### Problem details
Within the listing that follows, state how many lines include the word "برندها"; write only that number.

### Supplied material

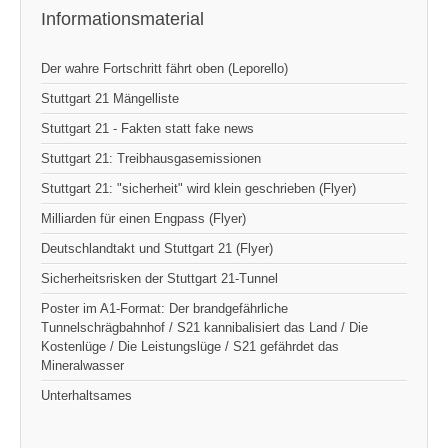
Informationsmaterial
Der wahre Fortschritt fährt oben (Leporello)
Stuttgart 21 Mängelliste
Stuttgart 21 - Fakten statt fake news
Stuttgart 21: Treibhausgasemissionen
Stuttgart 21: "sicherheit" wird klein geschrieben (Flyer)
Milliarden für einen Engpass (Flyer)
Deutschlandtakt und Stuttgart 21 (Flyer)
Sicherheitsrisken der Stuttgart 21-Tunnel
Poster im A1-Format: Der brandgefährliche
Tunnelschrägbahnhof / S21 kannibalisiert das Land / Die
Kostenlüge / Die Leistungslüge / S21 gefährdet das
Mineralwasser
Unterhaltsames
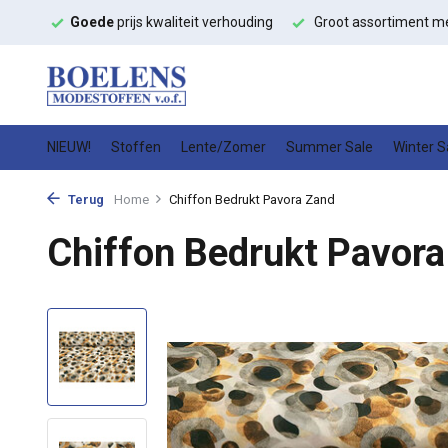
ffen
Goede
prijs kwaliteit verhouding
Groot assortiment m
NIEUW!
Stoffen
Lente/Zomer
Summer Sale
Winter S
Terug
Home
Chiffon Bedrukt Pavora Zand
Chiffon Bedrukt Pavora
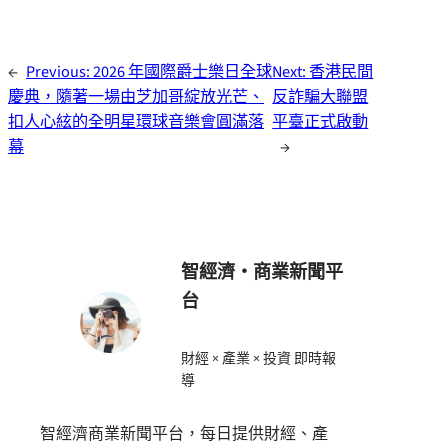
←
Previous:
2026 年國際爵士樂日全球
Next:
香港民間
慶典，隨著一場由芝加哥綻放光芒、
反詐騙大聯盟
扣人心絃的全明星環球音樂會圓滿落
平臺正式啟動
幕
→
智經濟・商業新聞平
台
財經 × 產業 × 投資 即時報
導
智經濟商業新聞平台，每日提供財經、產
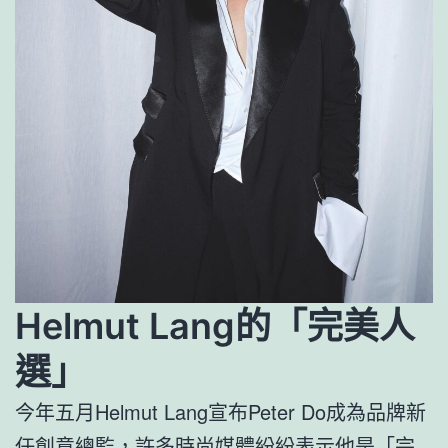
Helmut Lang的「完美人
選」
今年五月Helmut Lang宣布Peter Do成為品牌新
任創意總監，許多時尚媒體紛紛表示他是「完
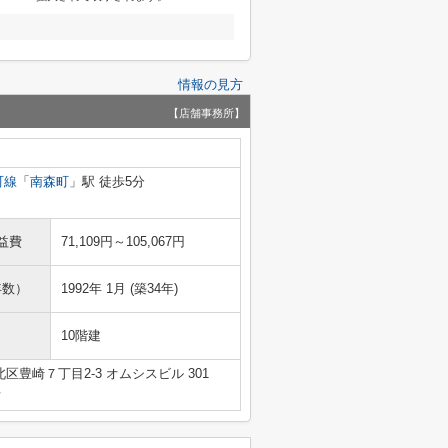
情報の見方
【店舗事務所】
町線
「
南森町
」駅 徒歩5分
益費
71,109円～105,067円
年数）
1992年 1月 (築34年)
10階建
区豊崎７丁目2-3 オムシスビル 301
号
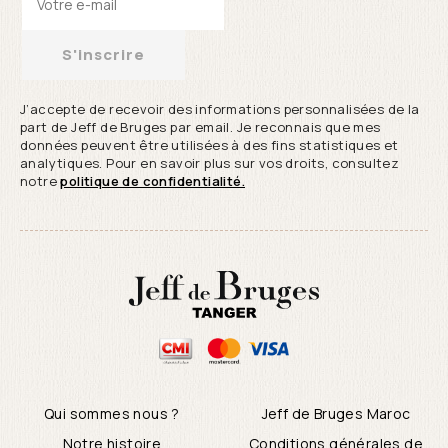
S'inscrire
J’accepte de recevoir des informations personnalisées de la
part de Jeff de Bruges par email. Je reconnais que mes
données peuvent être utilisées à des fins statistiques et
analytiques. Pour en savoir plus sur vos droits, consultez
notre
politique de confidentialité.
Qui sommes nous ?
Jeff de Bruges Maroc
Notre histoire
Conditions générales de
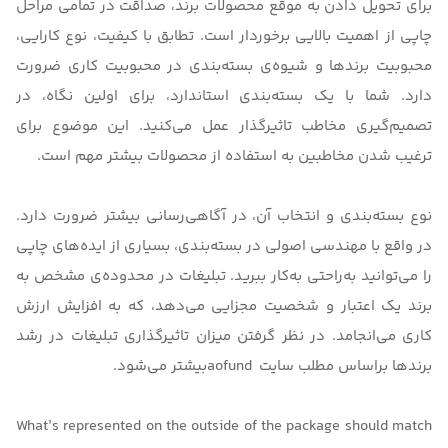
برای تحویل دادن به موقع محصولات برند، صداقت در تمامی مراحل
چاپی از اهمیت بالایی برخوردار است. تطابق با کیفیت، نوع کارایی،
محبوبیت برندها و شیوه‌ی بسته‌بندی در محبوبیت کاری ضرورت
دارد. شما با یک بسته‌بندی استاندارد، برای اولین نگاه، در
تصمیم‌گیری مخاطب تاثیرگذار عمل می‌کنید. این موضوع برای
ترغیب شدن مخاطبین به استفاده از محصولات بیشتر مهم است.
نوع بسته‌بندی و انتخاب آن، در آگاهی‌رسانی بیشتر ضرورت دارد.
در واقع با مهندسی اصولی در بسته‌بندی، بسیاری از ایده‌های چاپی
را می‌توانید به‌راحتی به‌کار ببرید. تبلیغات در محدوده‌ی مشخص به
برند یک اعتبار و شخصیت مجزایی می‌دهد، که به افزایش ارزش
کاری می‌انجامد. در نظر گرفتن میزان تاثیرگذاری تبلیغات در رشد
برندها براساس مطلب سایت
aofund
بیشتر می‌شود.
What’s represented on the outside of the package should match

### Response to this exercise
2